** Opening Supplied data block **

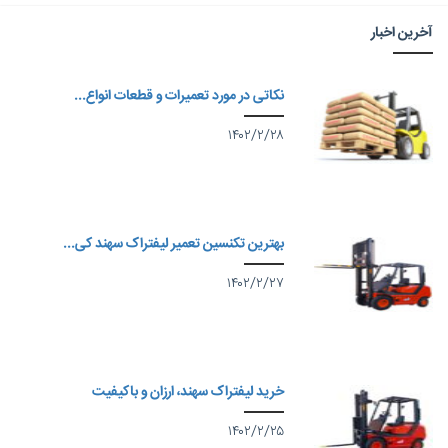
آخرین اخبار
نکاتی در مورد تعمیرات و قطعات انواع...
۱۴۰۲/۲/۲۸
بهترین تکنسین تعمیر لیفتراک سهند کی...
۱۴۰۲/۲/۲۷
خرید لیفتراک سهند، ارزان و باکیفیت
۱۴۰۲/۲/۲۵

** Closing Supplied data block **

_What to work on_
In the material above, each line with the word "سهند" should be copied.

_Your solution_
بهترین تکنسین تعمیر لیفتراک سهند کی...
خرید لیفتراک سهند، ارزان و باکیفیت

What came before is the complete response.